The size of the damage as well as the limitations of the duty to mitigate damages is to be determined on an individual case by case basis. The UAE practice yet appears to wait for the establishment of some clear precedents. But a view to some specific types of contracts and their provisions in law can be fruitful.
UAE labour law give very precise coordinates. A premature termination without good cause leads to a compensation claim for the damage suffered that is limited by law on either sides: Should the employer sack his employee arbitrarily the latter has a compensation claim in the maximum amount of three months salary which will stand cumulatively to his rights of gratuity. In the contrary case where the employee terminates prematurely, the employer’s damage claims is limited to a maximum of one and a half months of salary, next to the fact that the employee in most cases will forfeit his right to gratuity. His right to gratuity only survives a premature termination by the employee if the total time of his continuous service to the employer has reached at least five years.
The topic of premature terminations is very explosive when it comes to tenancy contracts, because the practice in the UAE is distinguished by the fact that annual rents are usually secured by way of post dated cheques submitted to the landlord at the begin of the rental period. Facing a potential criminal charge for a dishonoured cheque a tenant will think twice before prematurely moving out of the premises. On the other hand we have sees case in which the cheques had not been delivered but the agreement signed and the tenant then decided to take another apartment or villa or we there are constellations in commercial tenancy agreement where the premises may not be fit for type of business, due to changed or previously unclear regulations, or other reasons.
The rules and regulations on tenancy do not include express provisions on how to deal with premature terminations.
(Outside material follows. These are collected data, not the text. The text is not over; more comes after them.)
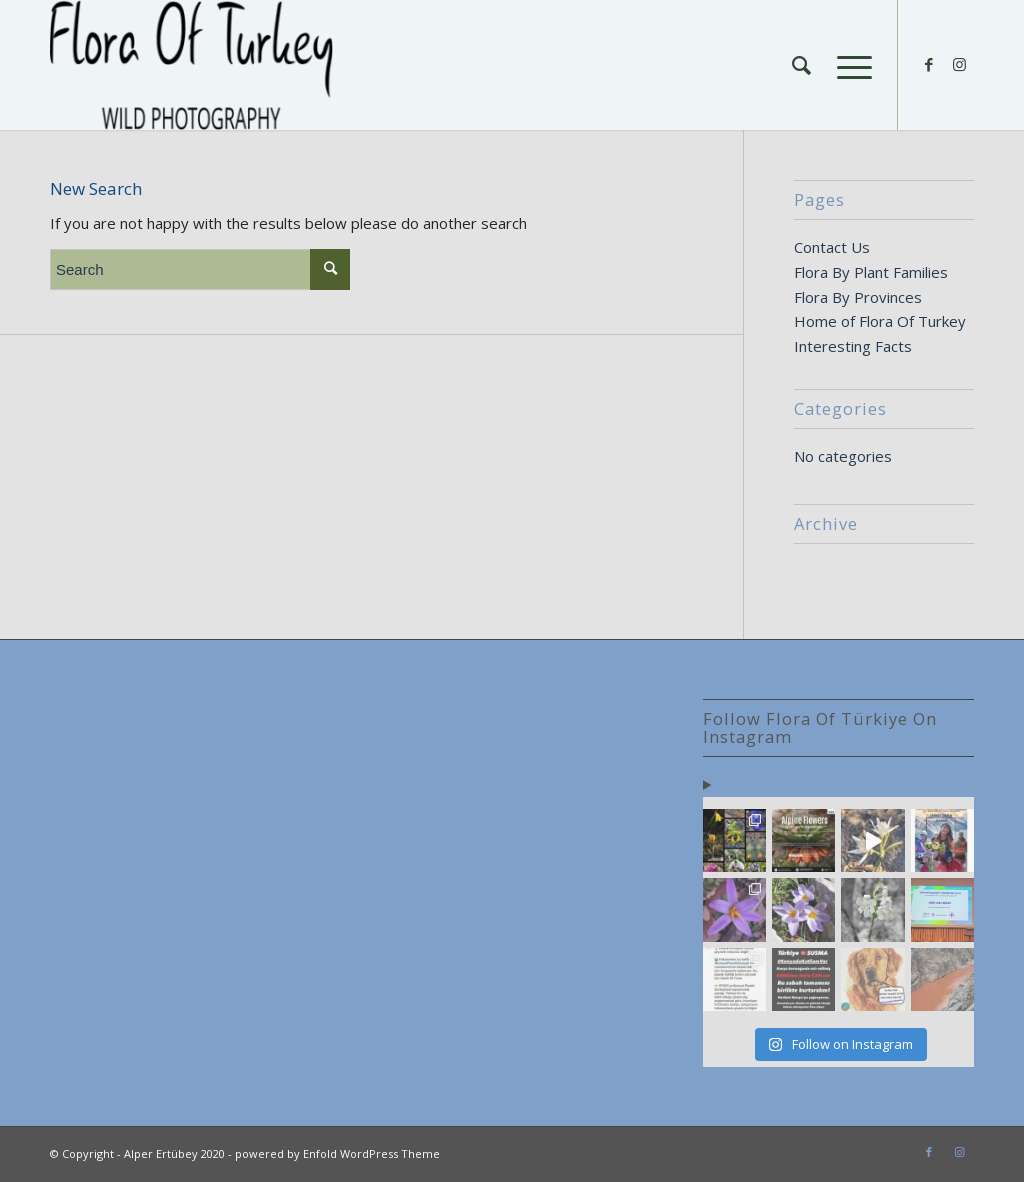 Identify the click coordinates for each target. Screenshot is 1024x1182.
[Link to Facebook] (929, 64)
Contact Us (832, 247)
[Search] (801, 65)
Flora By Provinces (858, 297)
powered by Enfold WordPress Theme (337, 1153)
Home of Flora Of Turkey (880, 321)
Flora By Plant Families (871, 272)
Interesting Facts (853, 346)
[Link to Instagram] (959, 64)
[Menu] (848, 65) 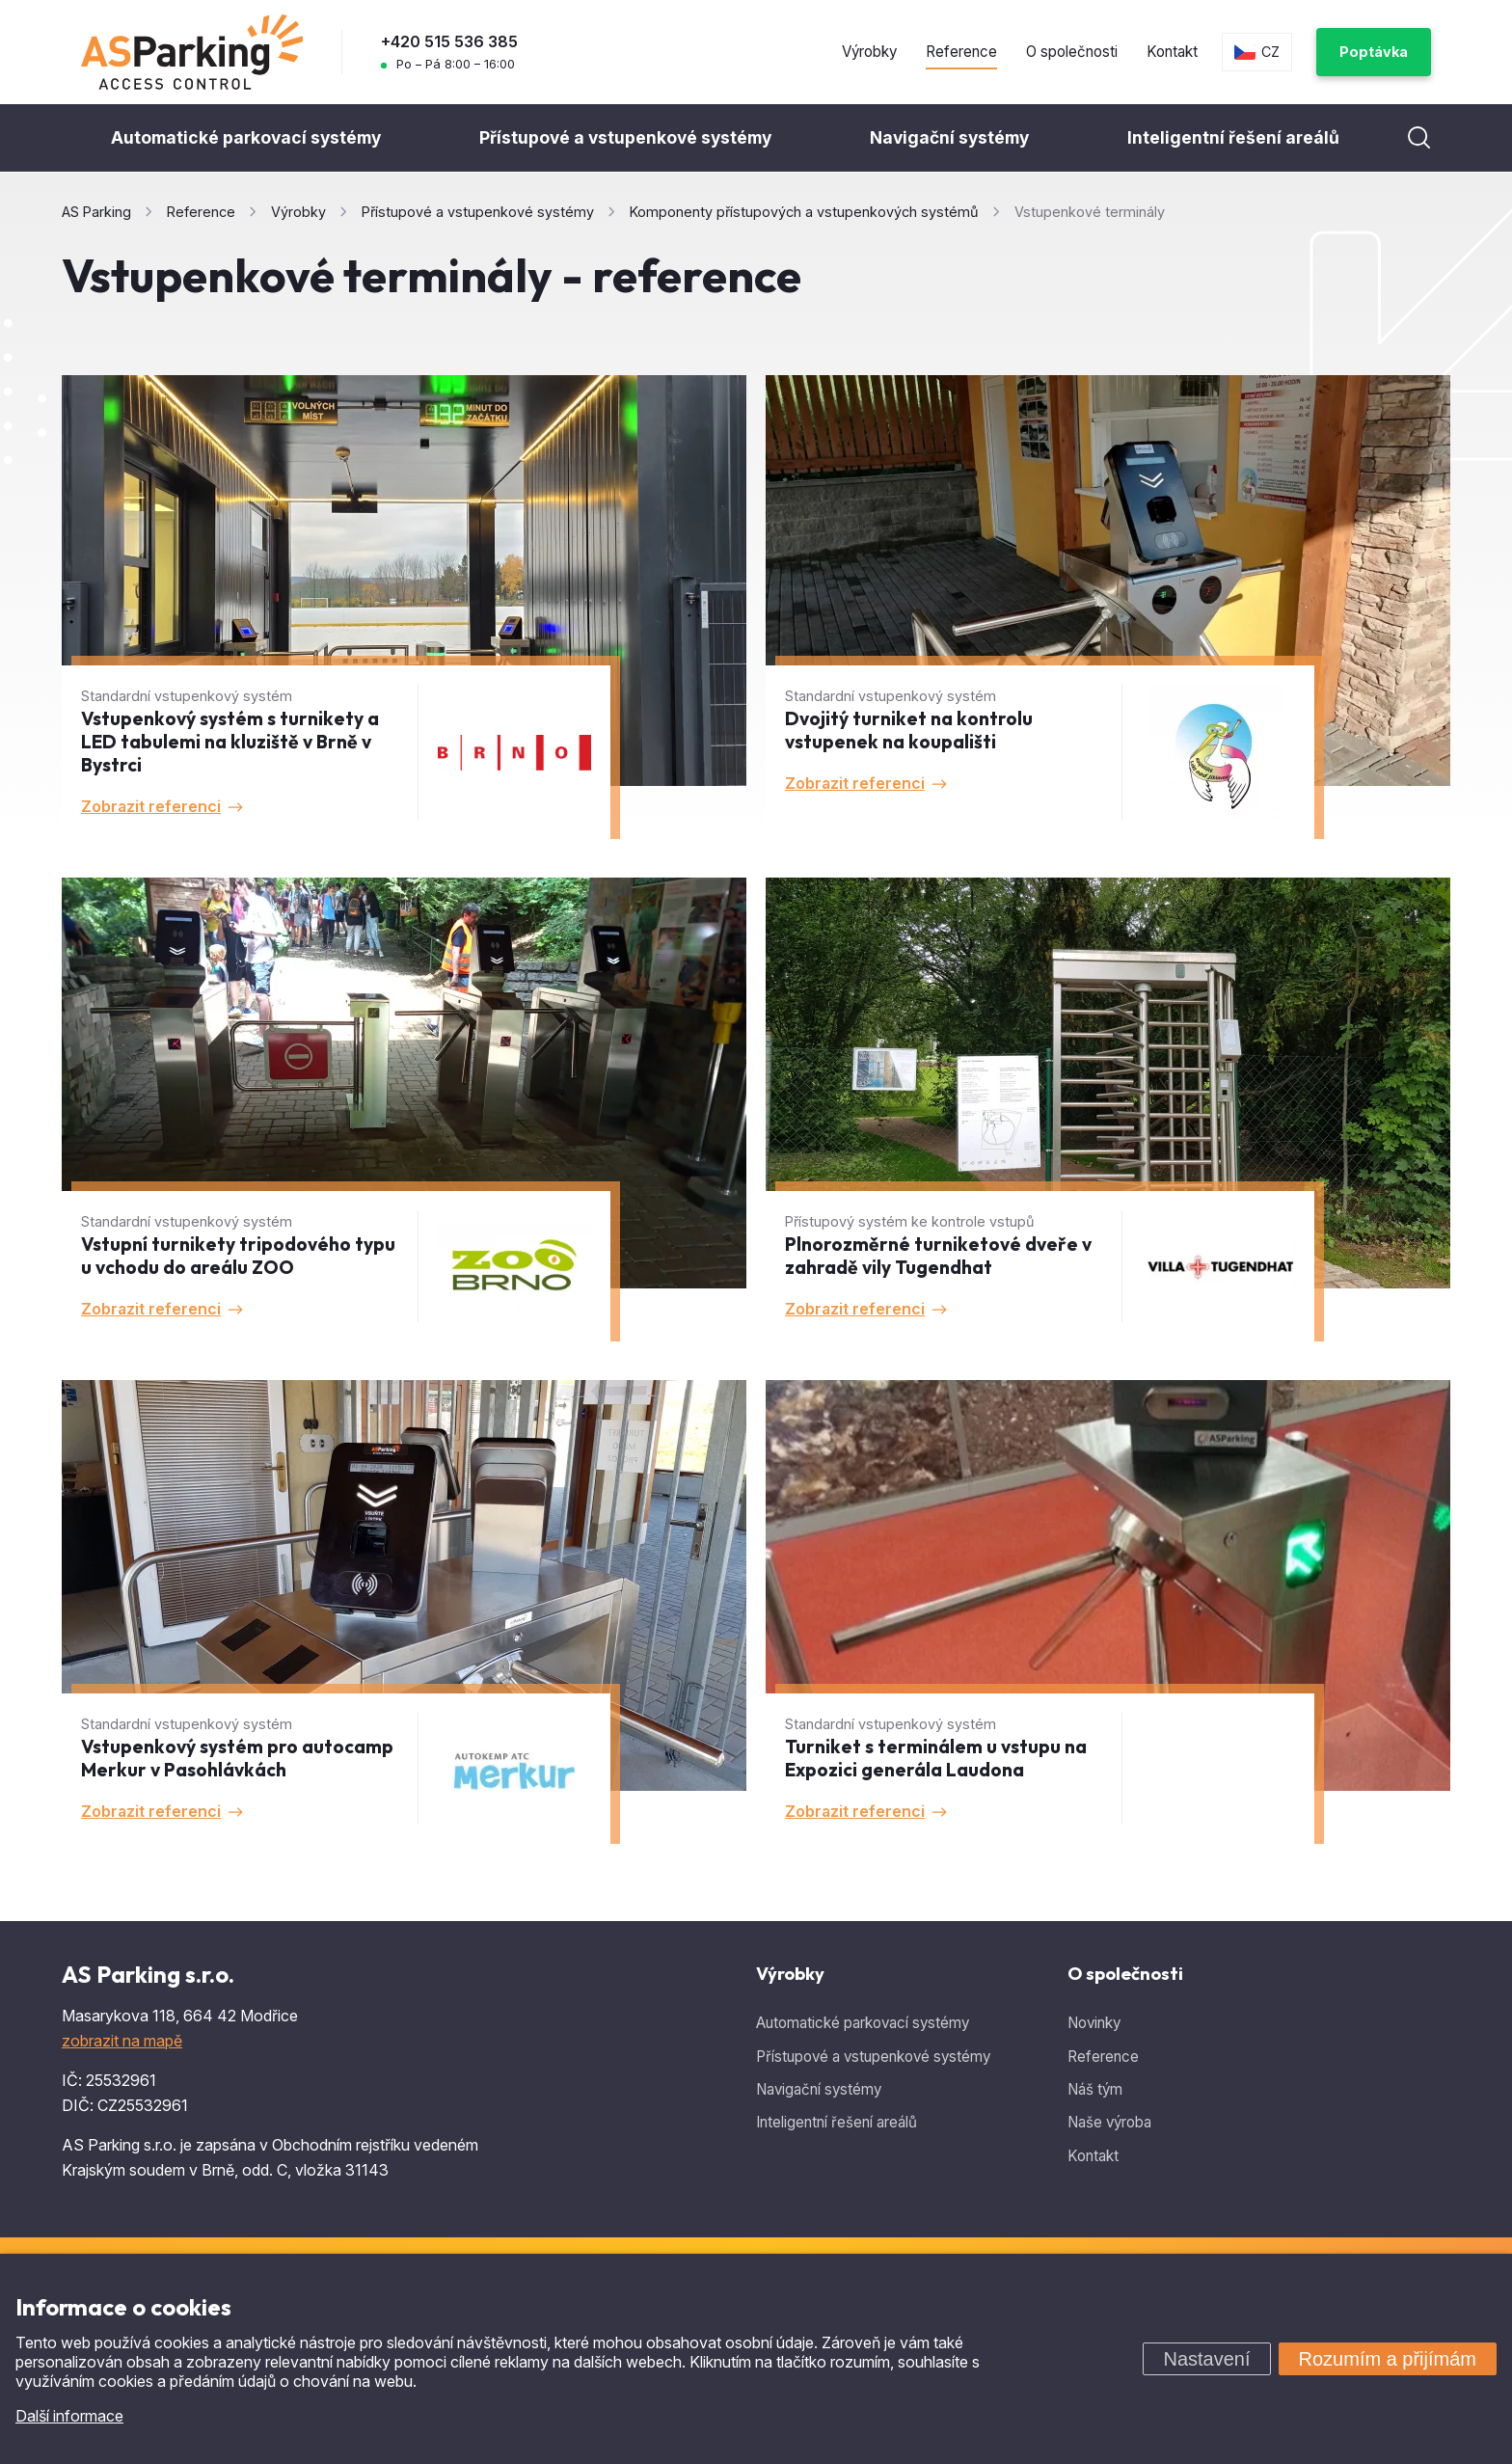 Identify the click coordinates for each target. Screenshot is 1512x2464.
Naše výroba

It is worthwhile however, to take a look at the practice of the Dubai Rent Committee, a special judiciary body with exclusive jurisdiction over tenancy disputes. Though the conduct of its proceedings appears to be neither very transparent nor consistent, there seems to be a tendency that a tenant has to pay penalty of two to three monthly instalments in case of premature termination. It appears reasonable to assume that such period would normally be sufficient for the landlord to find a new tenant. In the case of a premature eviction claim by the landlord against the tenant, however, there are further protective measures in place which are not subject to this article.
Other limited duration contracts
In all other contracts the general rules and principles of UAE civil law have to be applied. In any case the principle of the duty to mitigate damages will have to be applied especially in commercial cases. With regards to consultancy agreement it would not appear unreasonable to use the provisions of the labour law as guidance in determining the limits of such duty. An amount of maximum of three monthly fees may be regarded as just and reasonable compensation for a premature termination. However, it will remain for the UAE Courts to set some standards.